What caused the dramatic drop? One could guess that fansubbing moved to the Internet. Fansubbers could upload a show within days (or hours) of original broadcast, and distribution became much easier, thanks to bit torrent, faster computers, and faster internet connections. So, what's an industry to do?

One fascinating development that I have been watching is the legitimization of a streaming anime site called Crunchyroll. When I first visited this site, I was amazed at the number of titles available that I could stream on my computer. Yes, many of them were licensed in the US but the site seemed to skirt this issue by only taking down those products when the license holder objected. This meant that companies had to know and actively seek them out; Crunchyroll could pretend to wash its hands about the legality of its actions. Not only that, but its actions seemed to irk some fansubbers who feared that the site was not only going to profit over their hardwork but also seemed to break their ethical code. You can read a particularly heated interview with a Crunchyroll cofounder here on the animenewsnetwork from March 2008.
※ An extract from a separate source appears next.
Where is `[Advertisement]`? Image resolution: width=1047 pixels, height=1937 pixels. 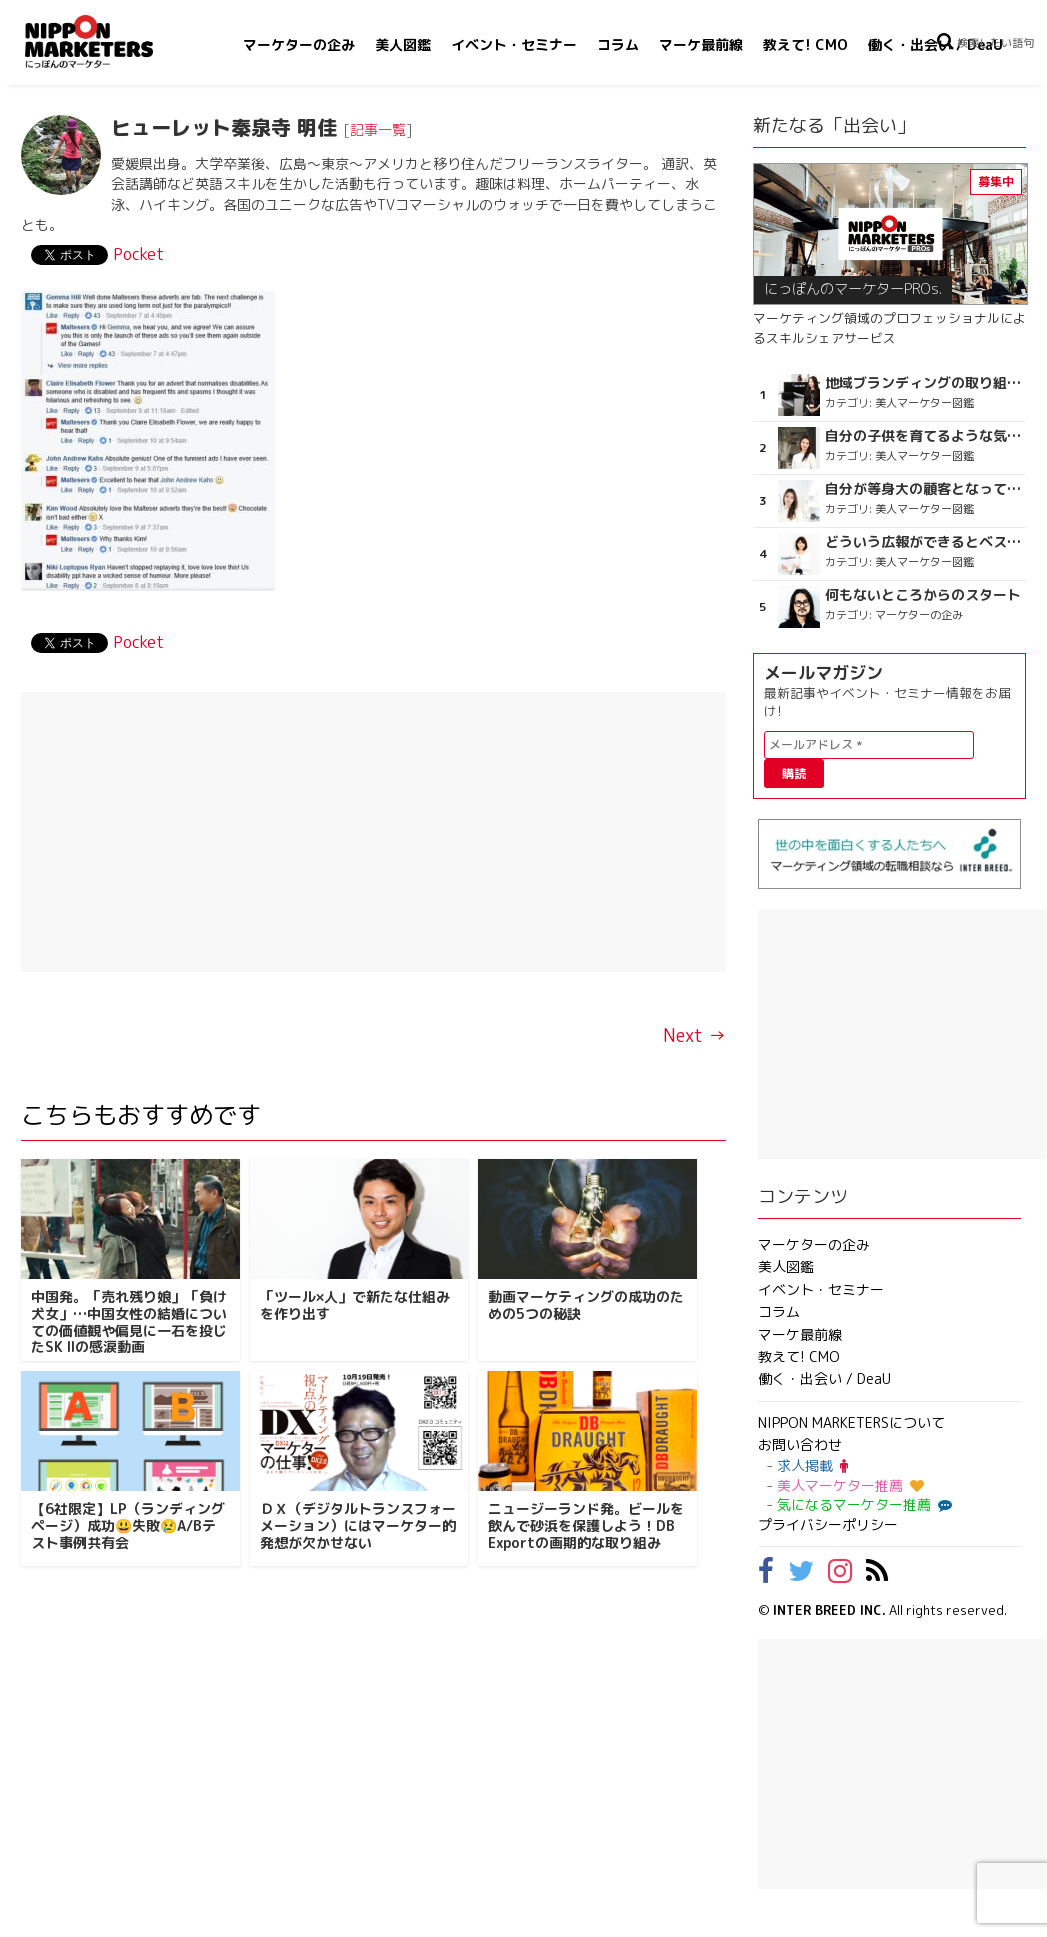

In November 2008, Crunchyroll announced a partnership with TV Tokyo to stream anime straight from the source (not through fansubbers) to their audience, days or hours after the initial airing on Japanese TV. This meant that Crunchyroll would remove all unlicensed materials and drop fansubbers out of the equation. It meant higher quality video and probably higher quality subtitles (thought not necessarily). Their biggest coup was the wildly popular Naruto: Shippuden series which has become a cornerstone of their "coming out" party. (To put this in perspective for how popular this series is for non-anime viewers, the publisher Viz has been releasing the manga in the US, even going so far as to release three novels in one month. All of them hit not only bestsellers' lists for graphic novels, but also reached into overall bestsellers.)

With more and more applications done on the web, it's not surprising that Crunchyroll knew it had a moneymaking opportunity on its hands, but the question was how to do it. Despite alienating visitors to the site who wanted a return to the breadth of CR's catalog, this was a smart move. For a small membership fee, which they had offered before in order to recoup the extraordinary costs of running such a site, viewers can watch episodes quickly after they aired (non-paying members can watch them a week later).

It remains to be seen if more companies will partner with Crunchyroll and if this approach will restrain illegal distribution and even "save" anime beyond Japan.